**Problem requirements:** Your reply should be made up of every line in the records below that holds the string "şekilde".

#### Information shown

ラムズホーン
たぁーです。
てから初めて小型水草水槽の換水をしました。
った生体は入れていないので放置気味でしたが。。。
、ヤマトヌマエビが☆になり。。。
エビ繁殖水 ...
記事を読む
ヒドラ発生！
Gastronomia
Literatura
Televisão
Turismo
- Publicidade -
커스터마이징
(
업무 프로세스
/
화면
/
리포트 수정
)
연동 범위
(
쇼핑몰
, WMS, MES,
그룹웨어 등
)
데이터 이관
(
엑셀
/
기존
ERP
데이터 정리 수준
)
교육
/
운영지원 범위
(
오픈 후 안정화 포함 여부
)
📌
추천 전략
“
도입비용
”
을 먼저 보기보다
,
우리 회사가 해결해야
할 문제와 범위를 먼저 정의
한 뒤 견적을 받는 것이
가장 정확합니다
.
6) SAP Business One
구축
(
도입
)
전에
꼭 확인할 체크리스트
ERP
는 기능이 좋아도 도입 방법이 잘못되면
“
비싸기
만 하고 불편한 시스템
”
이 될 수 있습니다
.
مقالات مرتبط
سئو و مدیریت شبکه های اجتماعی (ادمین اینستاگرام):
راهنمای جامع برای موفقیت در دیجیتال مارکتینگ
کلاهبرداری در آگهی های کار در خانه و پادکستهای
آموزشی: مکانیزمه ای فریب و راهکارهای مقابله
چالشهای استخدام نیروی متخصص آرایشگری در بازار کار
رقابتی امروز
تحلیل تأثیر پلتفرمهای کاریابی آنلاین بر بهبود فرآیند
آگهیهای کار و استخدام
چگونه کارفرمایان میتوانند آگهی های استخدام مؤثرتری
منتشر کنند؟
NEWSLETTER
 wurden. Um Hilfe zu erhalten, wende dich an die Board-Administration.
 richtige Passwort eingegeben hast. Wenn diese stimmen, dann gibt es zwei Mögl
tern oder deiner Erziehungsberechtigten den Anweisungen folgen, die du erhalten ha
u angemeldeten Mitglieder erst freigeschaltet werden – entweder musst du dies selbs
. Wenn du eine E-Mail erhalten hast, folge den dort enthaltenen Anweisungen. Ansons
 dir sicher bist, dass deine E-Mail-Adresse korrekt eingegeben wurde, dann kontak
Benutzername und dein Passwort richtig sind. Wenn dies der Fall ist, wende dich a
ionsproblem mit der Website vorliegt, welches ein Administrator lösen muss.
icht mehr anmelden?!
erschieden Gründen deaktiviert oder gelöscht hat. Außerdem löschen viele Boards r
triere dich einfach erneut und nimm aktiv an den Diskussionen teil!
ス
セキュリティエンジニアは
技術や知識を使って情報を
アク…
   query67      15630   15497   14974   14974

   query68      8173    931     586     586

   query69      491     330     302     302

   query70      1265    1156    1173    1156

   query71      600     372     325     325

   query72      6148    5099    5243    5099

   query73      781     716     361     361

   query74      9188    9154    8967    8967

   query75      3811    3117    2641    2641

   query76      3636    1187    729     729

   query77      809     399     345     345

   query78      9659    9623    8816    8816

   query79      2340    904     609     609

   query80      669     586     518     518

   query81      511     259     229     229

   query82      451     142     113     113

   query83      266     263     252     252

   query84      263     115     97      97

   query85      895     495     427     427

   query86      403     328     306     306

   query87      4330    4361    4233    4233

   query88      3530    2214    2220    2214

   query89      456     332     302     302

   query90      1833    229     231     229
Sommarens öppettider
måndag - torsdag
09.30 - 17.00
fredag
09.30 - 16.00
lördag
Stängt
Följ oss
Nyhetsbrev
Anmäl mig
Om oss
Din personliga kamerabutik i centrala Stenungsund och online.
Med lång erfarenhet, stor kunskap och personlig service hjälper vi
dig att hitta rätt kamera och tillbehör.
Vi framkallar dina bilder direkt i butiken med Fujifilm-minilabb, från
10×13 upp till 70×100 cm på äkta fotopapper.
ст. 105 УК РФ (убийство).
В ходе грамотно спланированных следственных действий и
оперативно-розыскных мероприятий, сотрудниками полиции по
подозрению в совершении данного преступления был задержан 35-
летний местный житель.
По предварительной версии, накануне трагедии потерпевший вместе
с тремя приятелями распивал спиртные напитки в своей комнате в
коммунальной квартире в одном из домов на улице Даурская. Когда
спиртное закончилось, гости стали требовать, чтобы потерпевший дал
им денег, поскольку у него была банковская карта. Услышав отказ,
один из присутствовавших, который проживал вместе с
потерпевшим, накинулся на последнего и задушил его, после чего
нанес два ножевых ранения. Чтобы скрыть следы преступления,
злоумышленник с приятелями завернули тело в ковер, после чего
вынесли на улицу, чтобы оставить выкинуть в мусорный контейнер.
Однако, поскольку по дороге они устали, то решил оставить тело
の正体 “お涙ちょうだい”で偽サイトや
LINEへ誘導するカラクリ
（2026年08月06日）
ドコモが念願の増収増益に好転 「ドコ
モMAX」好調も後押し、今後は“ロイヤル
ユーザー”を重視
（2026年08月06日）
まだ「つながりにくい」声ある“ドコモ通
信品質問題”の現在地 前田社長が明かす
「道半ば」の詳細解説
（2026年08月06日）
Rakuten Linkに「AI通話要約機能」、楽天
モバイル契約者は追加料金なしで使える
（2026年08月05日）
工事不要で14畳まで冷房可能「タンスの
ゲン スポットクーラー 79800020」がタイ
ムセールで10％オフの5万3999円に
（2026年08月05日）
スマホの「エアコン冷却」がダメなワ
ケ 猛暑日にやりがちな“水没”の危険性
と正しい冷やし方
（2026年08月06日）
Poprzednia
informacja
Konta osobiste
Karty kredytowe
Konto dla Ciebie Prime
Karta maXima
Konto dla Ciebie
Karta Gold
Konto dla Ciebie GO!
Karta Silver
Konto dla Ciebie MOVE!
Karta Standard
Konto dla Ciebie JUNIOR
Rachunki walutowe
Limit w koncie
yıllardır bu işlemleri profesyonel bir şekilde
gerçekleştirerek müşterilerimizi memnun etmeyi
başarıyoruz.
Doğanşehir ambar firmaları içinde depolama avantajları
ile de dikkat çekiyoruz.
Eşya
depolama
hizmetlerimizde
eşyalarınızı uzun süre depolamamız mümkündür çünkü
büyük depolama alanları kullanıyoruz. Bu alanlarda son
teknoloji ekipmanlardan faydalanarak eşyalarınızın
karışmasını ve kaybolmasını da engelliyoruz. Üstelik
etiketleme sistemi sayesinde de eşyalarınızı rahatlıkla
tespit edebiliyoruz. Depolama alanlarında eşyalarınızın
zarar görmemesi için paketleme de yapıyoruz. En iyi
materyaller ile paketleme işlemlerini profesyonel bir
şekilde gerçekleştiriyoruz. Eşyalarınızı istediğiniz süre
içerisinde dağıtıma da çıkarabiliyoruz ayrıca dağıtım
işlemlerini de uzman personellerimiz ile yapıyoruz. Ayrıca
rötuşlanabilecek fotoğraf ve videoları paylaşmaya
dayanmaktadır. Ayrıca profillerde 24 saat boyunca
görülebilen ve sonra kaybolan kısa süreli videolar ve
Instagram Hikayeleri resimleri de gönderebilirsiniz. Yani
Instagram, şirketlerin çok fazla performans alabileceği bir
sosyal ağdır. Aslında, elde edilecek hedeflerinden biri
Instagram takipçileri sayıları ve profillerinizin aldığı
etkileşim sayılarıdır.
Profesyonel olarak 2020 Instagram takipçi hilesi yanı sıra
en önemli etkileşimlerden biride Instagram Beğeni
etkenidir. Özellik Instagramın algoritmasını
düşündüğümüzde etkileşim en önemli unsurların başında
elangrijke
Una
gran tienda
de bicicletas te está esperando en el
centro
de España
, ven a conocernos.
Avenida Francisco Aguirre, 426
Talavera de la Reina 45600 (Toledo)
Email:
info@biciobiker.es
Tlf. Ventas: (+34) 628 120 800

########

**Solution:**
yıllardır bu işlemleri profesyonel bir şekilde
şekilde gerçekleştiriyoruz. Eşyalarınızı istediğiniz süre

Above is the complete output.